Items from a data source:
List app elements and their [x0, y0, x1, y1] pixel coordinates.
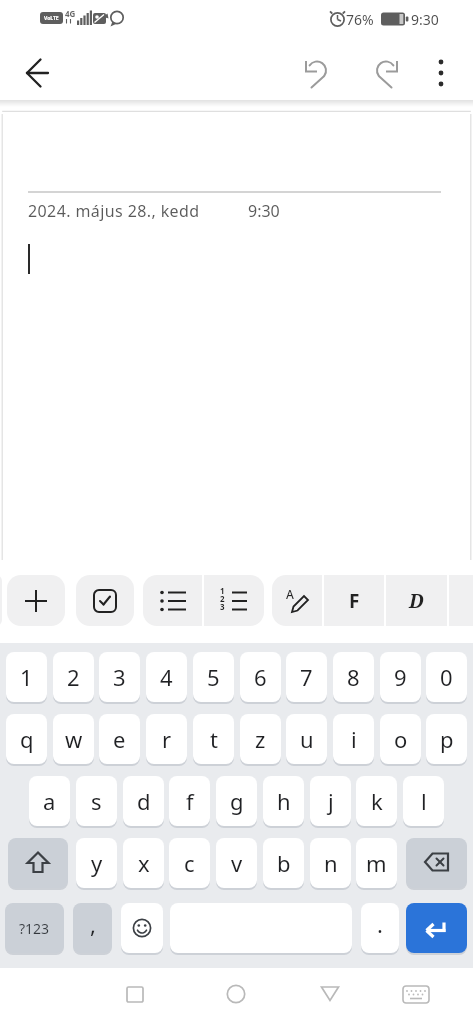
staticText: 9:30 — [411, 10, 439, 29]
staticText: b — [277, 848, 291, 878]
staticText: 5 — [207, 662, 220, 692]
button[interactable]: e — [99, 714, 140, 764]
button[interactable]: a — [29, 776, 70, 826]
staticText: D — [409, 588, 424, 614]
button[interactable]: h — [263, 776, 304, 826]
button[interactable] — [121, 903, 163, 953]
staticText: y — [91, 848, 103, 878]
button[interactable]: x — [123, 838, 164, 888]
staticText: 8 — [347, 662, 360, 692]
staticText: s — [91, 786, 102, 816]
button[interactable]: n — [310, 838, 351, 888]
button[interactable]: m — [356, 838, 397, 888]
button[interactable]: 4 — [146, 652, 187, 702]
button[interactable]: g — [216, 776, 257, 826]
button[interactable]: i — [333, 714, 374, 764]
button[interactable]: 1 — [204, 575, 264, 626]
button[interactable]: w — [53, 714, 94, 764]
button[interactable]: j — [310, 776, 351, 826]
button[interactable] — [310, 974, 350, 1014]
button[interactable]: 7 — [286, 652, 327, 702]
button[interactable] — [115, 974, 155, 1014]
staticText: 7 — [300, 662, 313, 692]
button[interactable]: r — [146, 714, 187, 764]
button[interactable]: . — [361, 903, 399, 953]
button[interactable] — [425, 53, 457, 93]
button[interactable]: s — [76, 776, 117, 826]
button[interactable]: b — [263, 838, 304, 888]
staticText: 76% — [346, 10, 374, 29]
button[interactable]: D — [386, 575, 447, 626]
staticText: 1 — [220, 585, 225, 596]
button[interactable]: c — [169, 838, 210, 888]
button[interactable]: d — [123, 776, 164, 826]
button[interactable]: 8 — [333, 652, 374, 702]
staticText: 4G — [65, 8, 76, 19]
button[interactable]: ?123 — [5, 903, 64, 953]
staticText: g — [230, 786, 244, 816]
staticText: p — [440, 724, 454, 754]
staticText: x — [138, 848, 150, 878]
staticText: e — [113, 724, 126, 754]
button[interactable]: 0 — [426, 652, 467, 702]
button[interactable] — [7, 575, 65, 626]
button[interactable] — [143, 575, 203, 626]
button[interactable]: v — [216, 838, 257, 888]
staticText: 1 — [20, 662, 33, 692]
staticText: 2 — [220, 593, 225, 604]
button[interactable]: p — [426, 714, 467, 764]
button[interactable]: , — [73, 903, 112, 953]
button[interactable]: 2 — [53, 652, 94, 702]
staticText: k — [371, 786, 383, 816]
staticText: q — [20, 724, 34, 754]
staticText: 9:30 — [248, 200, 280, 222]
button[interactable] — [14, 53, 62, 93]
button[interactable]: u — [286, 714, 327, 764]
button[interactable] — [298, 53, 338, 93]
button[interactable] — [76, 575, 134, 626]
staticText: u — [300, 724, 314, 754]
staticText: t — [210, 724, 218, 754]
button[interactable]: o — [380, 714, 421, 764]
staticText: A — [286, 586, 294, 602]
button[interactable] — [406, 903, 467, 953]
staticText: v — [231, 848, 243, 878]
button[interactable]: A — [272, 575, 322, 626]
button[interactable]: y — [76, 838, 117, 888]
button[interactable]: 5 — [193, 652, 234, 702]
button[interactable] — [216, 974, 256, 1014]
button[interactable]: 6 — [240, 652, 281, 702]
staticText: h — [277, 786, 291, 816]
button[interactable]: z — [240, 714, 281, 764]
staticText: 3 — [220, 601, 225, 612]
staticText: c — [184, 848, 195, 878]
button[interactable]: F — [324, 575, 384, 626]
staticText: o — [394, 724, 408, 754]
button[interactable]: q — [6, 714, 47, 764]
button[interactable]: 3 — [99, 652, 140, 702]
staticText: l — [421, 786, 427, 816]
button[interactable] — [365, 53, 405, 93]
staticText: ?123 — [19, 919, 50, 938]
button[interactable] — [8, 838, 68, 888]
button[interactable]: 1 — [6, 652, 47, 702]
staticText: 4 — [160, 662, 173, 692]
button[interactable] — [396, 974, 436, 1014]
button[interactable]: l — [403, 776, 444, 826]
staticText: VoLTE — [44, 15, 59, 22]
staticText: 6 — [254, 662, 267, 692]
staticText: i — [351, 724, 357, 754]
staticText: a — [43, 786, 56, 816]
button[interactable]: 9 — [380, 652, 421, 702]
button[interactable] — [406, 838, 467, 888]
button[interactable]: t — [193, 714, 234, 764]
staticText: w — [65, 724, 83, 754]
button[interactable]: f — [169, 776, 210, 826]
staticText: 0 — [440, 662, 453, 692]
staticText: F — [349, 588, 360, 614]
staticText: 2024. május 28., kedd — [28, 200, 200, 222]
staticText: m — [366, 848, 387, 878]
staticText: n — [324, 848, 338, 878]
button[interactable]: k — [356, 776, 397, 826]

### Task statement
Return all the records exactly. Skip the pictures.

### Answer box
List app elements and their [x0, y0, x1, y1] pixel coordinates.
staticText: 9:30 — [411, 10, 439, 29]
staticText: b — [277, 848, 291, 878]
staticText: 5 — [207, 662, 220, 692]
button[interactable]: e — [99, 714, 140, 764]
button[interactable]: a — [29, 776, 70, 826]
staticText: D — [409, 588, 424, 614]
button[interactable]: h — [263, 776, 304, 826]
button[interactable] — [121, 903, 163, 953]
staticText: y — [91, 848, 103, 878]
button[interactable]: x — [123, 838, 164, 888]
staticText: 8 — [347, 662, 360, 692]
staticText: s — [91, 786, 102, 816]
button[interactable]: n — [310, 838, 351, 888]
button[interactable]: m — [356, 838, 397, 888]
button[interactable]: 4 — [146, 652, 187, 702]
button[interactable]: g — [216, 776, 257, 826]
button[interactable]: i — [333, 714, 374, 764]
button[interactable]: 1 — [204, 575, 264, 626]
button[interactable]: w — [53, 714, 94, 764]
button[interactable]: j — [310, 776, 351, 826]
button[interactable] — [310, 974, 350, 1014]
button[interactable]: 7 — [286, 652, 327, 702]
button[interactable] — [115, 974, 155, 1014]
staticText: 7 — [300, 662, 313, 692]
button[interactable]: r — [146, 714, 187, 764]
button[interactable]: . — [361, 903, 399, 953]
button[interactable] — [425, 53, 457, 93]
button[interactable]: s — [76, 776, 117, 826]
button[interactable]: b — [263, 838, 304, 888]
staticText: 76% — [346, 10, 374, 29]
button[interactable]: D — [386, 575, 447, 626]
staticText: 1 — [220, 585, 225, 596]
button[interactable]: c — [169, 838, 210, 888]
button[interactable]: d — [123, 776, 164, 826]
button[interactable]: 8 — [333, 652, 374, 702]
staticText: 4G — [65, 8, 76, 19]
button[interactable]: ?123 — [5, 903, 64, 953]
staticText: g — [230, 786, 244, 816]
staticText: p — [440, 724, 454, 754]
staticText: x — [138, 848, 150, 878]
staticText: e — [113, 724, 126, 754]
button[interactable]: 0 — [426, 652, 467, 702]
button[interactable] — [7, 575, 65, 626]
button[interactable] — [143, 575, 203, 626]
button[interactable]: v — [216, 838, 257, 888]
staticText: 1 — [20, 662, 33, 692]
staticText: 2 — [220, 593, 225, 604]
button[interactable]: p — [426, 714, 467, 764]
button[interactable]: , — [73, 903, 112, 953]
button[interactable]: 2 — [53, 652, 94, 702]
staticText: k — [371, 786, 383, 816]
staticText: q — [20, 724, 34, 754]
staticText: 9:30 — [248, 200, 280, 222]
button[interactable] — [14, 53, 62, 93]
button[interactable]: u — [286, 714, 327, 764]
button[interactable] — [298, 53, 338, 93]
button[interactable] — [76, 575, 134, 626]
staticText: u — [300, 724, 314, 754]
staticText: t — [210, 724, 218, 754]
button[interactable]: o — [380, 714, 421, 764]
staticText: A — [286, 586, 294, 602]
button[interactable] — [406, 903, 467, 953]
staticText: v — [231, 848, 243, 878]
button[interactable]: A — [272, 575, 322, 626]
button[interactable]: y — [76, 838, 117, 888]
button[interactable]: 5 — [193, 652, 234, 702]
button[interactable] — [216, 974, 256, 1014]
button[interactable]: 6 — [240, 652, 281, 702]
staticText: h — [277, 786, 291, 816]
button[interactable]: z — [240, 714, 281, 764]
staticText: 3 — [220, 601, 225, 612]
staticText: c — [184, 848, 195, 878]
button[interactable]: F — [324, 575, 384, 626]
staticText: o — [394, 724, 408, 754]
button[interactable]: q — [6, 714, 47, 764]
button[interactable]: 3 — [99, 652, 140, 702]
staticText: l — [421, 786, 427, 816]
button[interactable] — [365, 53, 405, 93]
staticText: ?123 — [19, 919, 50, 938]
button[interactable] — [8, 838, 68, 888]
button[interactable]: 1 — [6, 652, 47, 702]
staticText: 4 — [160, 662, 173, 692]
button[interactable] — [396, 974, 436, 1014]
button[interactable]: l — [403, 776, 444, 826]
staticText: VoLTE — [44, 15, 59, 22]
staticText: 6 — [254, 662, 267, 692]
staticText: i — [351, 724, 357, 754]
staticText: a — [43, 786, 56, 816]
button[interactable]: 9 — [380, 652, 421, 702]
button[interactable] — [406, 838, 467, 888]
button[interactable]: t — [193, 714, 234, 764]
staticText: w — [65, 724, 83, 754]
button[interactable]: f — [169, 776, 210, 826]
staticText: 0 — [440, 662, 453, 692]
staticText: F — [349, 588, 360, 614]
staticText: 2024. május 28., kedd — [28, 200, 200, 222]
staticText: m — [366, 848, 387, 878]
staticText: n — [324, 848, 338, 878]
button[interactable]: k — [356, 776, 397, 826]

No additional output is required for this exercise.